GST filing | Navigate the complexities when the supplier fails to pay GST and understand the eligibility criteria for claiming ITC in such situations
All tax-paying businesses are eligible for a certain amount of Input Tax Credit (ITC) on the GST paid for goods that were purchased for reselling. This is one of the basic tenets of taxation law. But what happens if the supplier of those goods hasn’t paid their GST? Can the purchaser avail for ITC under such circumstances?

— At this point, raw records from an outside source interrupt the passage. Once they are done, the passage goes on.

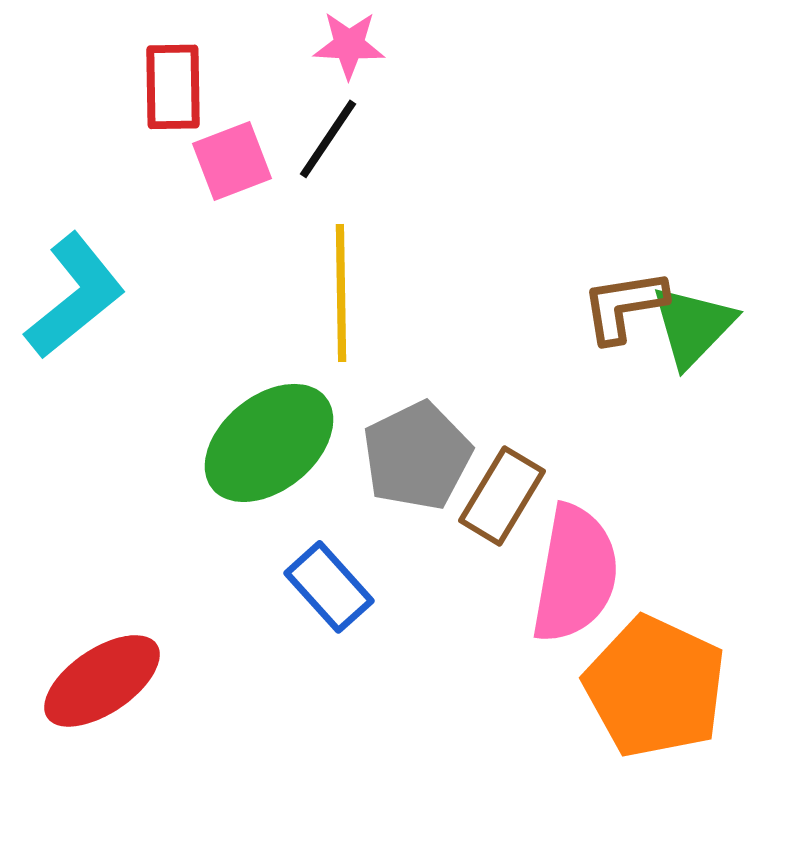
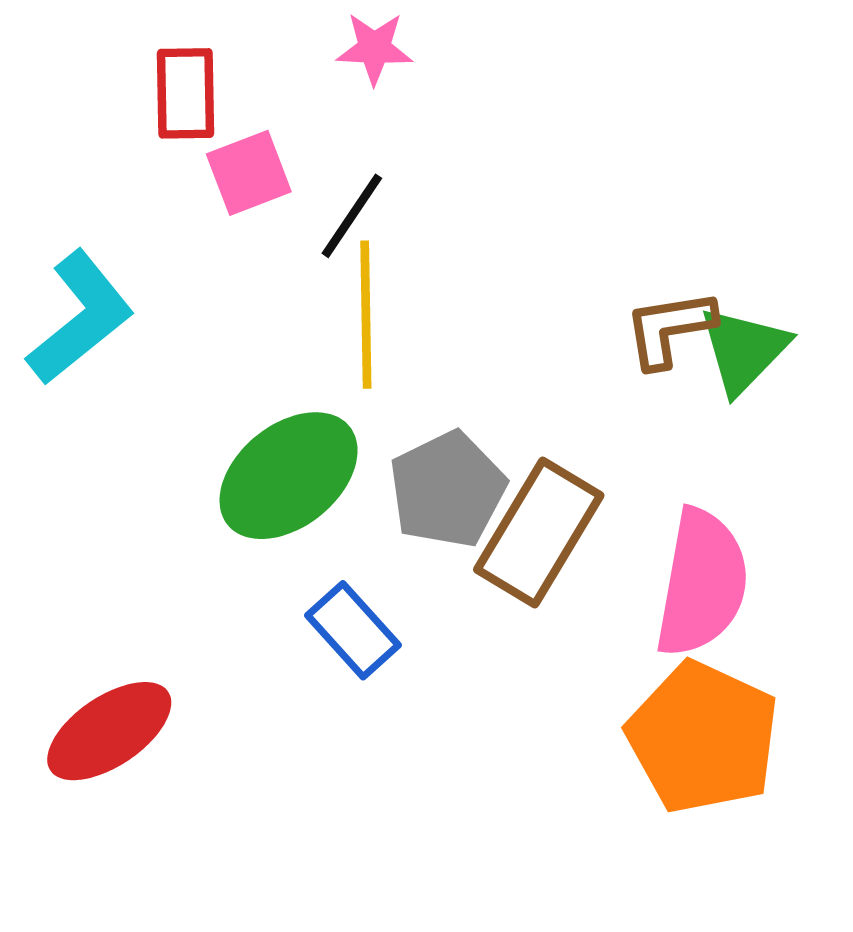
black line: (328, 139) -> (352, 216), moved
brown rectangle: (502, 496) -> (539, 533), size x1.4
pink semicircle: (575, 574) -> (702, 583), moved

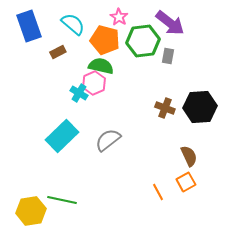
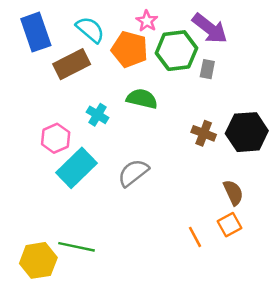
brown rectangle: (58, 52) -> (72, 64), size x1.8
green semicircle: (101, 66) -> (142, 99), moved
pink hexagon: (94, 83) -> (56, 138), moved

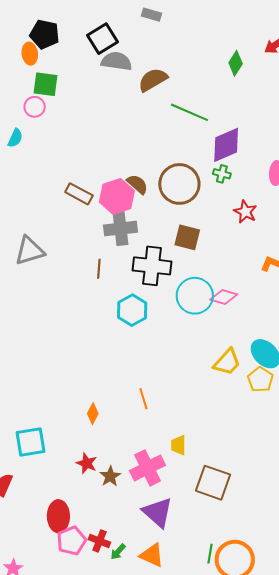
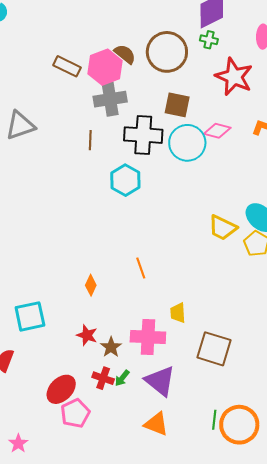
red star: (245, 212) -> (234, 77), size x1.6
cyan circle: (195, 296) -> (187, 143), moved
pink diamond: (224, 297) -> (217, 131), moved
yellow trapezoid: (227, 362) -> (223, 228), turned 76
pink cross: (148, 468) -> (148, 337), turned 32
red ellipse: (58, 516) -> (61, 389), turned 48
red cross: (99, 541) -> (103, 378), moved
green arrow: (118, 552) -> (122, 378), moved

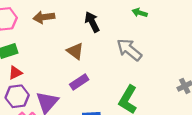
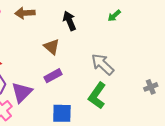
green arrow: (140, 13) -> (114, 16), turned -64
gray arrow: (129, 50) -> (103, 64), moved

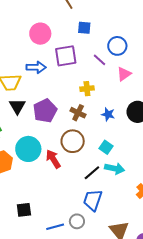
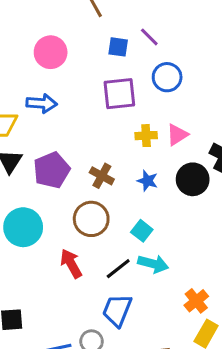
purple square: (66, 56) -> (119, 94), moved
purple line: (100, 60) -> (149, 37), moved
pink triangle: (124, 74) -> (177, 135), moved
yellow cross: (87, 89) -> (146, 136), moved
red arrow: (53, 159) -> (71, 263), moved

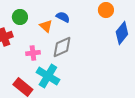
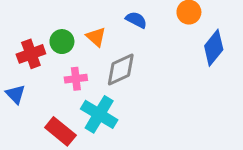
green circle: (20, 17) -> (62, 42), moved
blue semicircle: (63, 17) -> (136, 20), moved

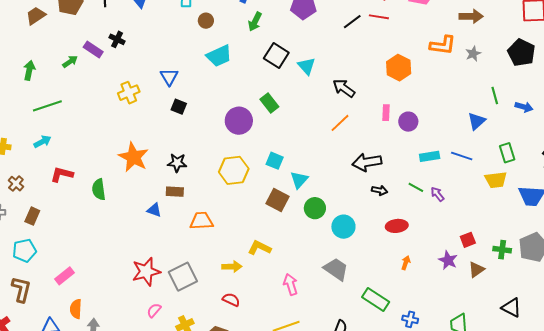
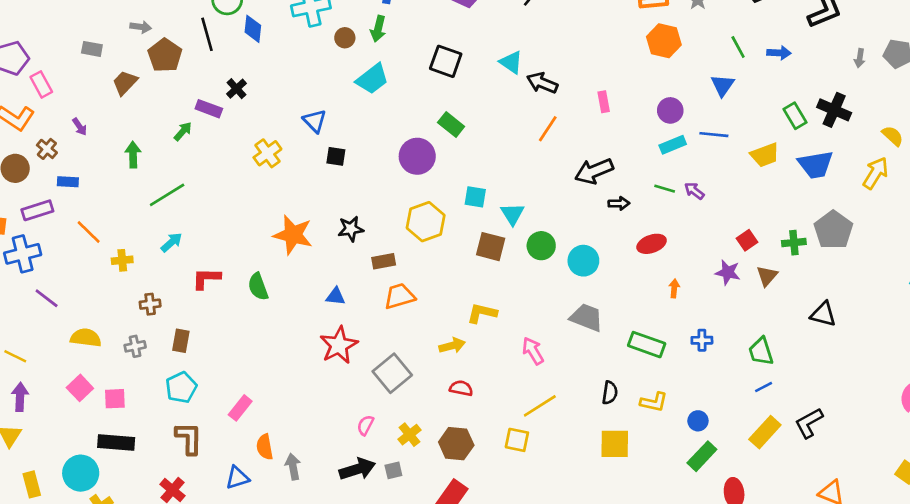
green arrow: (255, 22) -> (378, 29), moved
black cross: (117, 39) -> (236, 89), turned 35
cyan triangle: (307, 66) -> (511, 62), moved
orange hexagon: (399, 68) -> (664, 41), moved
purple circle: (408, 122) -> (670, 110), moved
green rectangle: (507, 153) -> (795, 116), moved
brown cross: (16, 184) -> (150, 304), turned -35
brown rectangle: (175, 192) -> (384, 261), moved
red star: (146, 272) -> (339, 345), moved
blue cross: (410, 319) -> (702, 340), moved

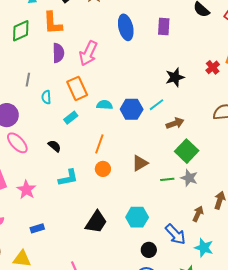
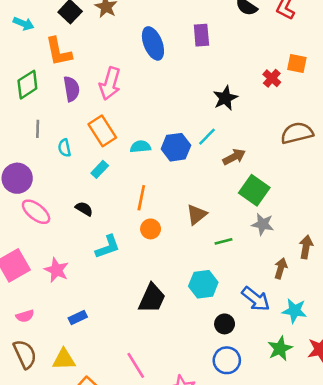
green diamond: (21, 31) -> (27, 85), moved
green line: (167, 179) -> (224, 241), moved

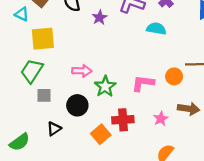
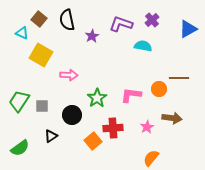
yellow square: (43, 39) -> (41, 55), turned 35
green trapezoid: (32, 71) -> (19, 101), moved
pink arrow: (82, 71) -> (69, 75), moved

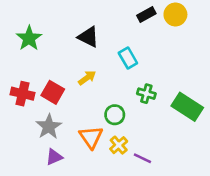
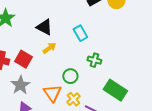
black triangle: (88, 37) -> (44, 27), moved
green rectangle: (187, 107) -> (115, 90), moved

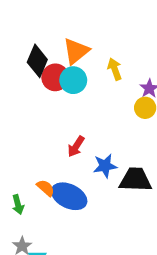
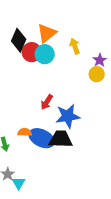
blue star: (105, 166) -> (68, 116), size x1.4
black trapezoid: (135, 180) -> (61, 139), moved
orange semicircle: (46, 188) -> (25, 132), turned -40

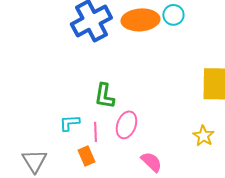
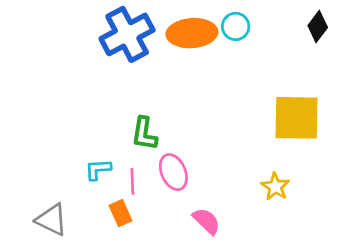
pink ellipse: (126, 125) -> (173, 172), turned -44
gray triangle: (34, 161) -> (52, 220), turned -32

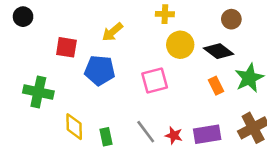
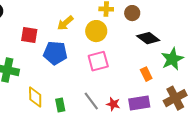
brown circle: (231, 19) -> (132, 13), moved
yellow circle: (180, 45) -> (96, 31), moved
orange rectangle: (216, 86) -> (146, 74), moved

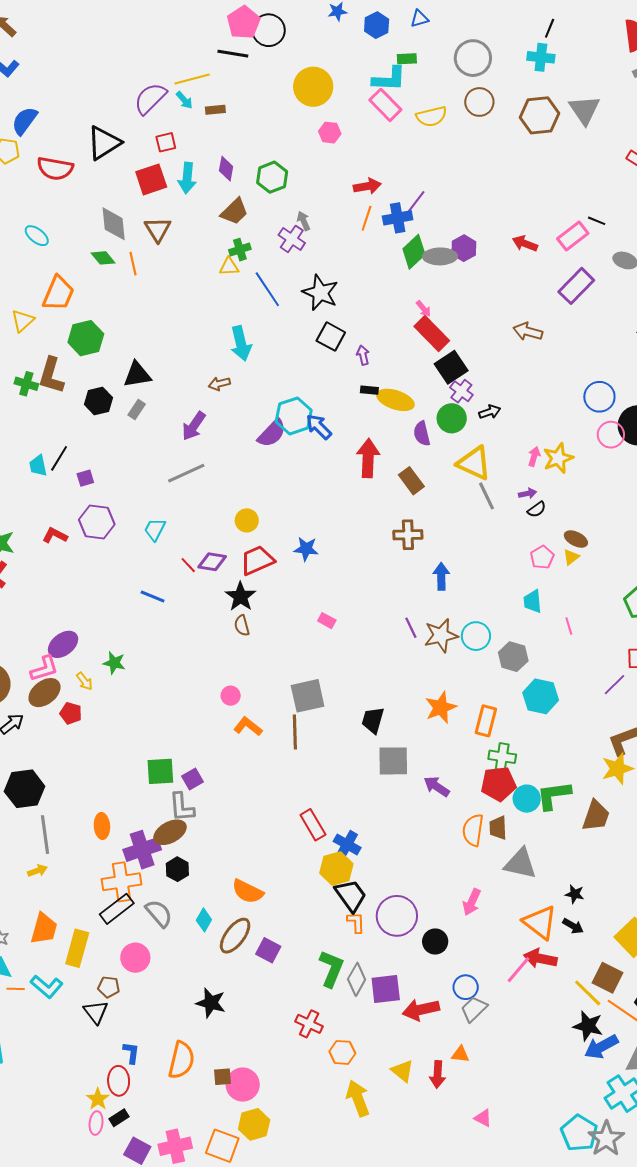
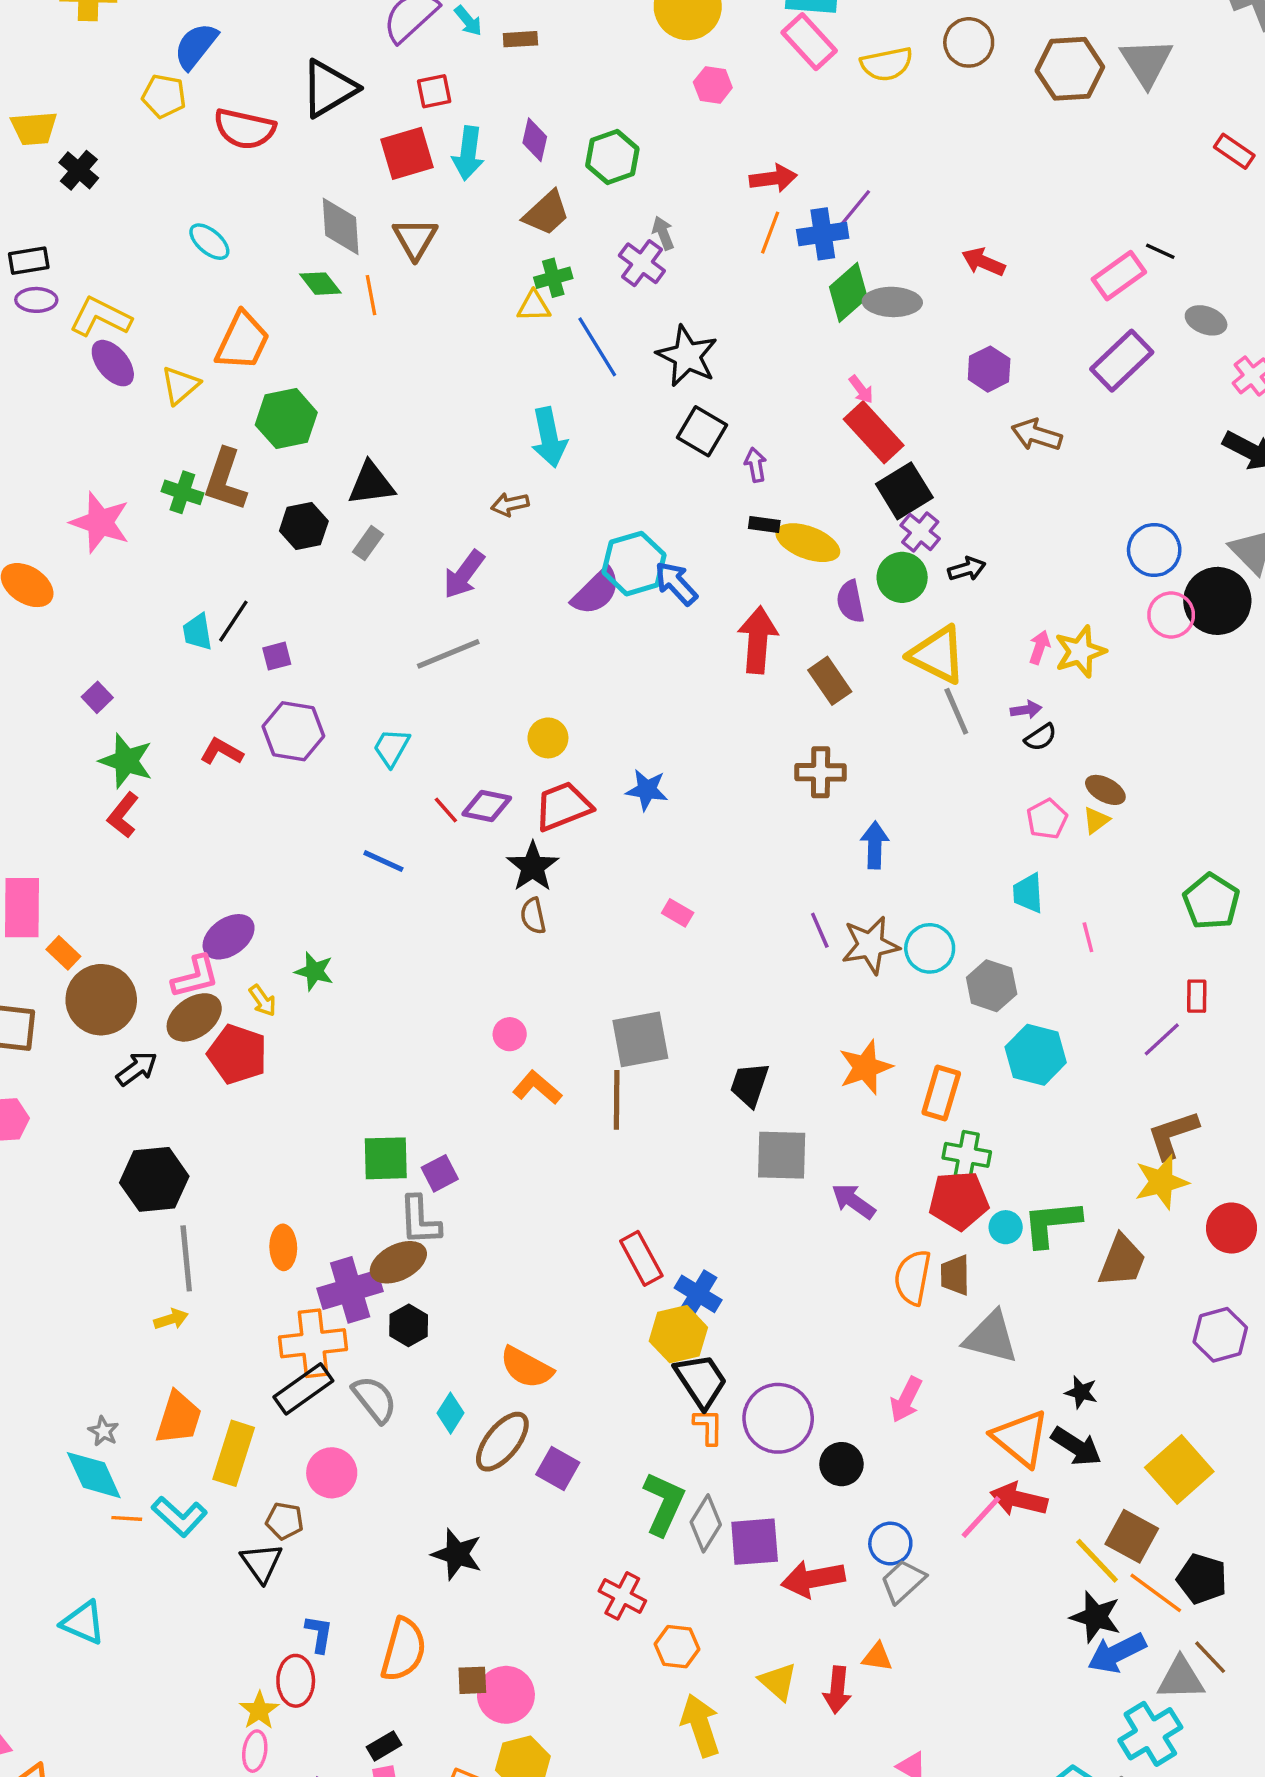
red arrow: (525, 244) -> (983, 262), moved
purple hexagon: (464, 248) -> (989, 369), moved
red pentagon: (71, 713) -> (237, 1054), size x1.6
cyan circle: (527, 799) -> (1006, 1227), size x0.7
black arrow: (573, 926) -> (1076, 1446), size x1.4
black rectangle: (119, 1118) -> (384, 1746), moved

According to section 16 of the GST laws, the recipient will not be eligible to claim ITC if the supplier has not paid their taxes. While this can be directly combated by Section 38 of GSTR 2, it has unfortunately been suspended by the government. To illustrate the situation with an example: Suppose an item priced at ₹100, is purchased at ₹118 with tax added. The customer has paid their ₹18 of GST, whether or not the vendor who sold the item did the same. If GSTR 2 was still in place, Section 38 would allow the customer to report the invoice if the vendor/seller has not filled GST, thereby securing their ITC claim. The customer should have the right to ITC because they have paid their share. Most importantly, the government still retains the right to recover the tax from the supplier under the current laws. Therefore, this situation does not impede any of the parties involved.
The crux of the issue is that GST cannot be implemented in bits and pieces. If Section 16 is to be implemented, then so should Section 38. It is a comprehensive and complicated set of laws. When correctly executed it can benefit everyone. On the other hand, meddling with the letter of this law, without proper information and knowledge, can lead to a serious infringement of the people’s rights.